**What the exercise asks:**
For the entries below, work out how many lines contain the string "Namun" and write only the number.

Segment Start: Exercise input

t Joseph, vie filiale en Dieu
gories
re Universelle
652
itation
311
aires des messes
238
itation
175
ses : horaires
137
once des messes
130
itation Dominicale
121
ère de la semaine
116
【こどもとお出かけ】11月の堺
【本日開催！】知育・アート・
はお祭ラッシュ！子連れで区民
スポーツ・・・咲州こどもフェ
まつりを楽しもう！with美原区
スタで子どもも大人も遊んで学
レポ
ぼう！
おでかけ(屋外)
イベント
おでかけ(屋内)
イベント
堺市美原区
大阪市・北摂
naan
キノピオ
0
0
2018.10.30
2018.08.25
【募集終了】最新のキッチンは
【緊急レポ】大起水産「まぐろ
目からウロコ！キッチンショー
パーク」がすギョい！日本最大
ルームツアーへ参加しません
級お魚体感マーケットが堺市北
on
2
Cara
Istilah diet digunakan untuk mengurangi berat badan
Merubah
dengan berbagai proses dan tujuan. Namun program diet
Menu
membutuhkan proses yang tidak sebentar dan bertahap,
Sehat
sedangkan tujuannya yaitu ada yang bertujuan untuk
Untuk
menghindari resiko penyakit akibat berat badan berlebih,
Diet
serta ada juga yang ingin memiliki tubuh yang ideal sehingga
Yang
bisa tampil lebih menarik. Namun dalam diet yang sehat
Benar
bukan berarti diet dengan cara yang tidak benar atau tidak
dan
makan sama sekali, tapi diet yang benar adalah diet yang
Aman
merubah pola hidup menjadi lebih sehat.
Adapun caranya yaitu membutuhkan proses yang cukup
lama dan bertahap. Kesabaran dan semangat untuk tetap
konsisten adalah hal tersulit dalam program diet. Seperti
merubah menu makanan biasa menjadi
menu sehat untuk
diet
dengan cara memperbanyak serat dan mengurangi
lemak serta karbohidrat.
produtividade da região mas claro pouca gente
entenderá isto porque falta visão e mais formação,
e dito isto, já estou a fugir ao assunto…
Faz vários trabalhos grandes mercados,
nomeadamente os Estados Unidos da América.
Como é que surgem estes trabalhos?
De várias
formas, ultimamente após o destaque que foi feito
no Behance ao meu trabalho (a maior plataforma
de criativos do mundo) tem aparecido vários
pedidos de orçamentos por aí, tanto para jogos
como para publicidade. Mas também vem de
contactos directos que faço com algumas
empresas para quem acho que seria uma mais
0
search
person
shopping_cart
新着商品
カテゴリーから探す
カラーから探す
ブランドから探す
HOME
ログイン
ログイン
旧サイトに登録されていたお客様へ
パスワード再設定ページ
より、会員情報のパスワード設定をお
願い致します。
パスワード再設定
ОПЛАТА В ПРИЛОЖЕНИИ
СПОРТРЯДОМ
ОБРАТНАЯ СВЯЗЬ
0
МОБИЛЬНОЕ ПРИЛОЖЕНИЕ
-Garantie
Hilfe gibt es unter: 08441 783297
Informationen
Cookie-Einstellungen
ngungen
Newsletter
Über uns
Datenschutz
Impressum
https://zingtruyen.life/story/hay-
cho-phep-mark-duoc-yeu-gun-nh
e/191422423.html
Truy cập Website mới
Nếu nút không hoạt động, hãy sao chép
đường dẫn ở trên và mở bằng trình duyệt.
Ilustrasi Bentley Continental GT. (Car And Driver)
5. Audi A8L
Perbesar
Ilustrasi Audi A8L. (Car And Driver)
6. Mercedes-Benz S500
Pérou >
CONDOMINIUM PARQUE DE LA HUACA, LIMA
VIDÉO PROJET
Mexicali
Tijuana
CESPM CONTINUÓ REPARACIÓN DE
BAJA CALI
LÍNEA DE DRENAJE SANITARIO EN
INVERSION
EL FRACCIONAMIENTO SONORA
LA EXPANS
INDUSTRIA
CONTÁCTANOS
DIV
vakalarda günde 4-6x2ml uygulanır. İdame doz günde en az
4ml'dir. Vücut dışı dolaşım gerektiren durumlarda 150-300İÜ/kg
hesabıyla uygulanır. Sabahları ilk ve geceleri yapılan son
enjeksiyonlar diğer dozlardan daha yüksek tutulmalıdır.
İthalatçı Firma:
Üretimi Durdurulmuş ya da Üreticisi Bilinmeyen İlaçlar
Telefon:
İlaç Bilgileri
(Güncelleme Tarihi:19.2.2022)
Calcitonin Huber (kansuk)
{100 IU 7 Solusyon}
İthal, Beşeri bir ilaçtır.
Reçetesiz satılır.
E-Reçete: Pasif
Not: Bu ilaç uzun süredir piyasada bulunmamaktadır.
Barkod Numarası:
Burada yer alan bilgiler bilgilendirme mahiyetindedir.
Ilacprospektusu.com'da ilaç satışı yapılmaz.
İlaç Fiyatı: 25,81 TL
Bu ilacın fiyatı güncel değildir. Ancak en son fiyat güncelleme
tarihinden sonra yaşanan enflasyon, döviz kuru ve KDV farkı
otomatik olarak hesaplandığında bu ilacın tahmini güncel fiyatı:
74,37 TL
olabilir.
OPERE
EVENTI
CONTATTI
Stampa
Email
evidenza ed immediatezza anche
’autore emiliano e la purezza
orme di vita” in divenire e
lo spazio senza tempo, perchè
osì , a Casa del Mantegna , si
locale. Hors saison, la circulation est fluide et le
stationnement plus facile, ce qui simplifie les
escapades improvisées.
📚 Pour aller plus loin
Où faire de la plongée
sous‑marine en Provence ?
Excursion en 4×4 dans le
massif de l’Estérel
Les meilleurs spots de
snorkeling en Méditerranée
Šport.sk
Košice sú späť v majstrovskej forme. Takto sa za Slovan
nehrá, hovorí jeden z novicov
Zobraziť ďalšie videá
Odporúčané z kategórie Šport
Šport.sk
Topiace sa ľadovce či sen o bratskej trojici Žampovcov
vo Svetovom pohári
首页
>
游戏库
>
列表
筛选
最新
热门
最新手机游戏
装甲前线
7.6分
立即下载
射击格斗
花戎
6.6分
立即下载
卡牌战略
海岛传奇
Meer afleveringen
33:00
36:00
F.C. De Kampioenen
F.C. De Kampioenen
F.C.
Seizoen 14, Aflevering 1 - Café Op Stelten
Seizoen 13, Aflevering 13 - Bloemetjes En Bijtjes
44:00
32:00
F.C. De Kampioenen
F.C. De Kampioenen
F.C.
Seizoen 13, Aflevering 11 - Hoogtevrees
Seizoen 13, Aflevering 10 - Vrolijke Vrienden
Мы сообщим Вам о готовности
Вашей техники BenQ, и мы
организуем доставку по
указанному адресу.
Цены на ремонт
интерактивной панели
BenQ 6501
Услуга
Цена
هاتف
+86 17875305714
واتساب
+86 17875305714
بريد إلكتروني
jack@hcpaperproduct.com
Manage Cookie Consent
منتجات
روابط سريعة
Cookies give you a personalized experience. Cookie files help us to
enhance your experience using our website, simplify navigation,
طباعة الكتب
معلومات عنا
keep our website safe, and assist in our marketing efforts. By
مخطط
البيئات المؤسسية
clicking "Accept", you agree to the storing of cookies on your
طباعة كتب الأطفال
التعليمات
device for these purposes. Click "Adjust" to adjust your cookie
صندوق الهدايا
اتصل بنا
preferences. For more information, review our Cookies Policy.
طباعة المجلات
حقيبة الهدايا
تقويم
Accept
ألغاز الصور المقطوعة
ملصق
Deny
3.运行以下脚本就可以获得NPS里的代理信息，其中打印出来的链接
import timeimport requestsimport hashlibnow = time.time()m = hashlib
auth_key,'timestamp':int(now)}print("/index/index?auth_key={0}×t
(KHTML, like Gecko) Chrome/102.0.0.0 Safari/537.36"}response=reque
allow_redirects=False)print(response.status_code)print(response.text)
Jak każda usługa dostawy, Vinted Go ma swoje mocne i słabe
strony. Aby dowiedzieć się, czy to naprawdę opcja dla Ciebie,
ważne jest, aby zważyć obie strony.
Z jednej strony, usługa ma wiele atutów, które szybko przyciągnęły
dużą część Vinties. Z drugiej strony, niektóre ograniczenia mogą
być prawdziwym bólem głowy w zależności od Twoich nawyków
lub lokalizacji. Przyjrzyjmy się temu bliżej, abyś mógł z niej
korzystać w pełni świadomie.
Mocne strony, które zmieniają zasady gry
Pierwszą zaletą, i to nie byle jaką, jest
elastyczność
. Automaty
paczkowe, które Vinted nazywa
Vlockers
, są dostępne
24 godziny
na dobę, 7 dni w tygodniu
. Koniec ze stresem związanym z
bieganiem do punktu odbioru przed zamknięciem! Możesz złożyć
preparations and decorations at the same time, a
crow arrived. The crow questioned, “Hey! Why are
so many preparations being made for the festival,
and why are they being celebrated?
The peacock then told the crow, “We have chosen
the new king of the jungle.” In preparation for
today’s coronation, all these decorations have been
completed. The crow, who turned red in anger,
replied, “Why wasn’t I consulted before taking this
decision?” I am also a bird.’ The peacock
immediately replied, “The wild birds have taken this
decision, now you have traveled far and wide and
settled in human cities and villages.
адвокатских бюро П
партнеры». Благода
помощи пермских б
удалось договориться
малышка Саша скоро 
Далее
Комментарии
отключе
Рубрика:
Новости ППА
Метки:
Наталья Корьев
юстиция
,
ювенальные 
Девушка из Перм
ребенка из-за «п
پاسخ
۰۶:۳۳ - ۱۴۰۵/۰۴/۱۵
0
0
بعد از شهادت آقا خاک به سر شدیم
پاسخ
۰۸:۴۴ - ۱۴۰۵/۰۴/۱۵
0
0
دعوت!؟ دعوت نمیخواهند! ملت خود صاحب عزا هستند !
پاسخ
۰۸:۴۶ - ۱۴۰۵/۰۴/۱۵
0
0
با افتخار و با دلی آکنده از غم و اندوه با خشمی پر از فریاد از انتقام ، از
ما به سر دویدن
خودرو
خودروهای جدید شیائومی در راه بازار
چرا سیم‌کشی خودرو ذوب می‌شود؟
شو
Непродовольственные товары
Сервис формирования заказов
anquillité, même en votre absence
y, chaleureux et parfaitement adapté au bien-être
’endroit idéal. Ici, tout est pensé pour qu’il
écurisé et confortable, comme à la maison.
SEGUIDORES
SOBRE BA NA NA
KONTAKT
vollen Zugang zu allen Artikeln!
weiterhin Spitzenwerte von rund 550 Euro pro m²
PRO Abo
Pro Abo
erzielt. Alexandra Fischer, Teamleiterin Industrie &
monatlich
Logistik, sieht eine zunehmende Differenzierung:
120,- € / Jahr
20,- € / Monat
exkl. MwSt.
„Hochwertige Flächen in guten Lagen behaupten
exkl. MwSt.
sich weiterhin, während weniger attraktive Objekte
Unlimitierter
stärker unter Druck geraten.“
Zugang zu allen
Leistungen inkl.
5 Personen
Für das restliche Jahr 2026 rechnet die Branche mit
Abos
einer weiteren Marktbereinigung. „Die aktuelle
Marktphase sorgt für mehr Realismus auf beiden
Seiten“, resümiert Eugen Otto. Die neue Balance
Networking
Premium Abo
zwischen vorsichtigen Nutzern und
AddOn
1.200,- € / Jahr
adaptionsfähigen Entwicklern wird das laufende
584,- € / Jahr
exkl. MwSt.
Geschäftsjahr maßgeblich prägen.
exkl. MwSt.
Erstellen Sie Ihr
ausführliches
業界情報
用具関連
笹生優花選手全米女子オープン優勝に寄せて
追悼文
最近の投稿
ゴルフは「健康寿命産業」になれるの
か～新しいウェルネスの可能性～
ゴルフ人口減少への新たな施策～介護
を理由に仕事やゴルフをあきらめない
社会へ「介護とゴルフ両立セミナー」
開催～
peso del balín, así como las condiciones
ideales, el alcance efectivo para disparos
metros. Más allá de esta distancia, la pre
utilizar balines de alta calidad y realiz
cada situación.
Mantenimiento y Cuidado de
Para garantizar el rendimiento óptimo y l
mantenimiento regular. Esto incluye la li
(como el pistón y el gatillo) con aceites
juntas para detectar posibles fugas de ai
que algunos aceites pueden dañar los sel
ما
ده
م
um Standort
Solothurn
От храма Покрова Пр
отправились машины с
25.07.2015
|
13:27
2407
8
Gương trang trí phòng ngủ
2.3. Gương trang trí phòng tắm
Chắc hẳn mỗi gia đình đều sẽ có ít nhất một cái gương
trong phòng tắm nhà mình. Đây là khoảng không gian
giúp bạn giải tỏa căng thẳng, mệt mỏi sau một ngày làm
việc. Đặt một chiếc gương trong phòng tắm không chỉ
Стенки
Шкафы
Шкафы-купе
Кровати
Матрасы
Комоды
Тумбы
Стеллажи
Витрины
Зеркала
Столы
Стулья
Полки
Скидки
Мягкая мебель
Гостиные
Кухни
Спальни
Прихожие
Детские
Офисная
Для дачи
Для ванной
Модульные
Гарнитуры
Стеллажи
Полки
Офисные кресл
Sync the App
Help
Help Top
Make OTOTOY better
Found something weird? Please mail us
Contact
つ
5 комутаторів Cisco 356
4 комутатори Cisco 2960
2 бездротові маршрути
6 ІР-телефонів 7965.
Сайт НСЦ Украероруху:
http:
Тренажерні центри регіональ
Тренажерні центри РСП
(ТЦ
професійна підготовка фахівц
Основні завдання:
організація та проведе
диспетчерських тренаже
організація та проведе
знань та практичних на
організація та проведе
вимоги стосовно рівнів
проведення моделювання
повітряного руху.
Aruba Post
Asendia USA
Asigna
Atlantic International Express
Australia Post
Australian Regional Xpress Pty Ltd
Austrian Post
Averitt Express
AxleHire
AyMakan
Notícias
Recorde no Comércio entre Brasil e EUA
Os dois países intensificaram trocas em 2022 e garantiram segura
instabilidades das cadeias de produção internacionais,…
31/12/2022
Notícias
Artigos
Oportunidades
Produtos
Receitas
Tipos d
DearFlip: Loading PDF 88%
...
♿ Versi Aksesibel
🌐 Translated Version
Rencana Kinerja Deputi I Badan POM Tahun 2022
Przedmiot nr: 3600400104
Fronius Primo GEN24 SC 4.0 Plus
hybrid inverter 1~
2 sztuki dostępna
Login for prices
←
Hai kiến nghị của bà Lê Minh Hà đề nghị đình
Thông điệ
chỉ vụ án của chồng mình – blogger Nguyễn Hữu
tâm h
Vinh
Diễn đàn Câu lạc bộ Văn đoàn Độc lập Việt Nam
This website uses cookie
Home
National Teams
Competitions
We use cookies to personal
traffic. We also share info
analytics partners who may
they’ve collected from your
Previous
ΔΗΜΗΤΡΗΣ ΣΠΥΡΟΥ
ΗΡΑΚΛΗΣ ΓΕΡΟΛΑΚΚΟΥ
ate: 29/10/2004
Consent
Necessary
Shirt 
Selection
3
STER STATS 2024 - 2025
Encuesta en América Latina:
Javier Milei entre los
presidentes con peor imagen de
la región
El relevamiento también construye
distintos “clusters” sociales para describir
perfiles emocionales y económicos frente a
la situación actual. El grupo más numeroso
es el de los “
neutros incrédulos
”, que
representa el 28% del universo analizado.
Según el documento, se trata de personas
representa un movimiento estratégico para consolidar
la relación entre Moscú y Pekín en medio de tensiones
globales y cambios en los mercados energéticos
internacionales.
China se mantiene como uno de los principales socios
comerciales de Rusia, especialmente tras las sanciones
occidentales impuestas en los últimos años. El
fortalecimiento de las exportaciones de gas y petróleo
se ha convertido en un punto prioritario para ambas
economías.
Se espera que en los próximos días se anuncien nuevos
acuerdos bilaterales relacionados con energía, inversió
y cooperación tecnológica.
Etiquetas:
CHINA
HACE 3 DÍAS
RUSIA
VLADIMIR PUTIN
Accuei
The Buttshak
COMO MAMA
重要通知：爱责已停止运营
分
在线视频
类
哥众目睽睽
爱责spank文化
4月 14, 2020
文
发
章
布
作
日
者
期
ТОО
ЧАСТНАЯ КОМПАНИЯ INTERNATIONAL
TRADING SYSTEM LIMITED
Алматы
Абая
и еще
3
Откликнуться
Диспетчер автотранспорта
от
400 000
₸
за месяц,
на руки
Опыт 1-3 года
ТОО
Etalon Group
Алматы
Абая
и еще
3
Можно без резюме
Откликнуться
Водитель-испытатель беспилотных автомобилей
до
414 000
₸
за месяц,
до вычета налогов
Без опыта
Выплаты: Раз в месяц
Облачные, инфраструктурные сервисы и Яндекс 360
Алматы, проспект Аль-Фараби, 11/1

Segment End: Exercise input

**Task solution:**
2